**TASK REQUIREMENTS:** In the entries below, count the lines that include the word "automatico" and reply with the number alone.

[DATA EXTRACT]

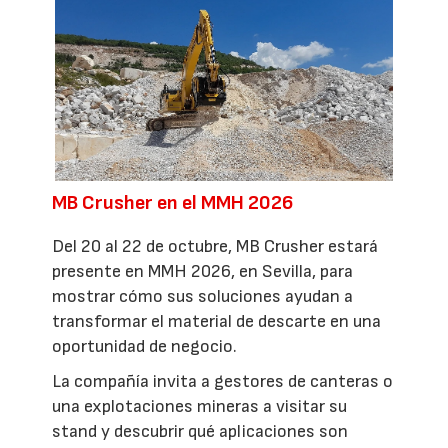
MB Crusher en el MMH 2026
Del 20 al 22 de octubre, MB Crusher estará
presente en MMH 2026, en Sevilla, para
mostrar cómo sus soluciones ayudan a
transformar el material de descarte en una
oportunidad de negocio.
La compañía invita a gestores de canteras o
una explotaciones mineras a visitar su
stand y descubrir qué aplicaciones son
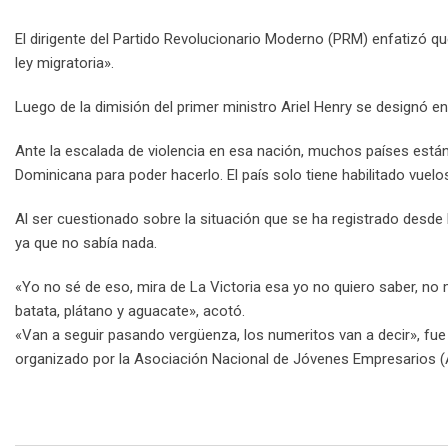
El dirigente del Partido Revolucionario Moderno (PRM) enfatizó q
ley migratoria».
Luego de la dimisión del primer ministro Ariel Henry se designó e
Ante la escalada de violencia en esa nación, muchos países está
Dominicana para poder hacerlo. El país solo tiene habilitado vuelo
Al ser cuestionado sobre la situación que se ha registrado desde ha
ya que no sabía nada.
«Yo no sé de eso, mira de La Victoria esa yo no quiero saber, no 
batata, plátano y aguacate», acotó.
«Van a seguir pasando vergüenza, los numeritos van a decir», fue 
organizado por la Asociación Nacional de Jóvenes Empresarios (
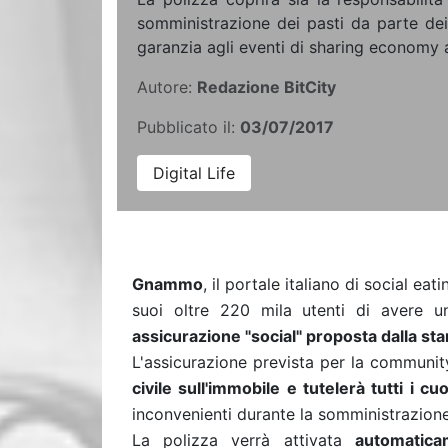
somministrazione dei pasti da parte dei
garanzia agli eventi di sharing economy 
Autore:
Redazione BitCity
Pubblicato il:
03/07/2017
Digital Life
Gnammo
, il portale italiano di social ea
suoi oltre 220 mila utenti di avere u
assicurazione "social" proposta dalla st
L'assicurazione prevista per la communit
civile sull'immobile e tutelerà tutti i c
inconvenienti durante la somministrazione
La polizza verrà attivata
automatica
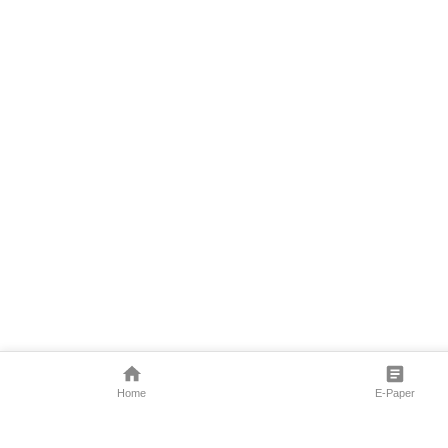
Home
E-Paper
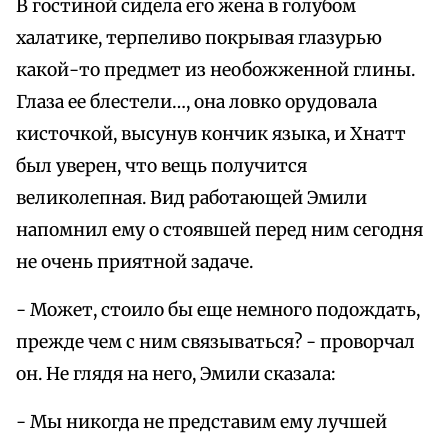
В гостиной сидела его жена в голубом
халатике, терпеливо покрывая глазурью
какой-то предмет из необожженной глины.
Глаза ее блестели…, она ловко орудовала
кисточкой, высунув кончик языка, и Хнатт
был уверен, что вещь получится
великолепная. Вид работающей Эмили
напомнил ему о стоявшей перед ним сегодня
не очень приятной задаче.
- Может, стоило бы еще немного подождать,
прежде чем с ним связываться? - проворчал
он. Не глядя на него, Эмили сказала:
- Мы никогда не представим ему лучшей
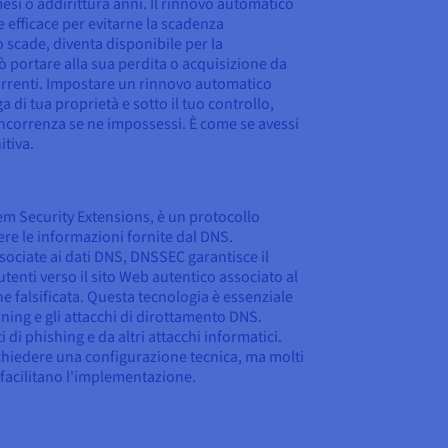
esi o addirittura anni. Il rinnovo automatico
 efficace per evitarne la scadenza
scade, diventa disponibile per la
ò portare alla sua perdita o acquisizione da
orrenti. Impostare un rinnovo automatico
 di tua proprietà e sotto il tuo controllo,
concorrenza se ne impossessi. È come se avessi
itiva.
m Security Extensions, è un protocollo
re le informazioni fornite dal DNS.
ssociate ai dati DNS, DNSSEC garantisce il
tenti verso il sito Web autentico associato al
 falsificata. Questa tecnologia è essenziale
ning e gli attacchi di dirottamento DNS.
ti di phishing e da altri attacchi informatici.
chiedere una configurazione tecnica, ma molti
 facilitano l'implementazione.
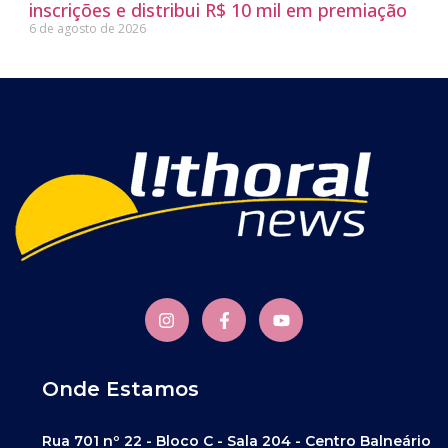
inscrições e distribui R$ 10 mil em premiação
6 de agosto de 2026
Onde Estamos
Rua 701 nº 22 - Bloco C - Sala 204 - Centro Balneário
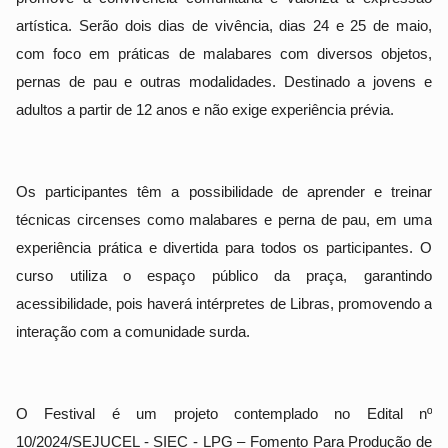
artística. Serão dois dias de vivência, dias 24 e 25 de maio,
com foco em práticas de malabares com diversos objetos,
pernas de pau e outras modalidades. Destinado a jovens e
adultos a partir de 12 anos e não exige experiência prévia.
Os participantes têm a possibilidade de aprender e treinar
técnicas circenses como malabares e perna de pau, em uma
experiência prática e divertida para todos os participantes. O
curso utiliza o espaço público da praça, garantindo
acessibilidade, pois haverá intérpretes de Libras, promovendo a
interação com a comunidade surda.
O Festival é um projeto contemplado no Edital nº
10/2024/SEJUCEL - SIEC - LPG – Fomento Para Produção de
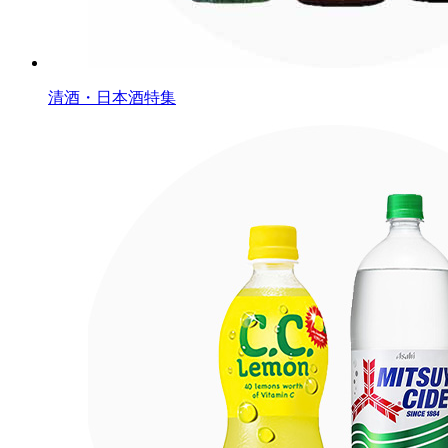
清酒・日本酒特集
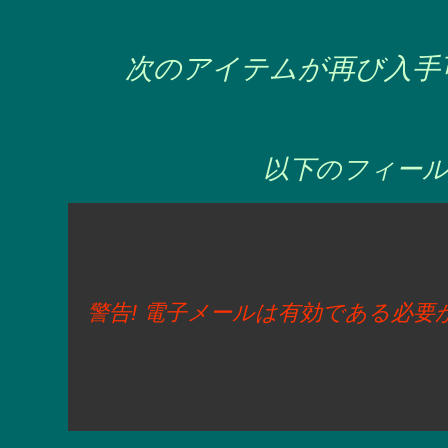
次のアイテムが再び入手
以下のフィール
警告! 電子メールは有効である必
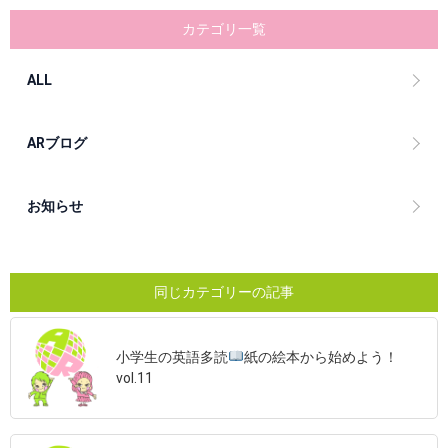
カテゴリ一覧
ALL
ARブログ
お知らせ
同じカテゴリーの記事
小学生の英語多読
紙の絵本から始めよう！
vol.11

[/DATA EXTRACT]

**SOLVED PROBLEM:** 2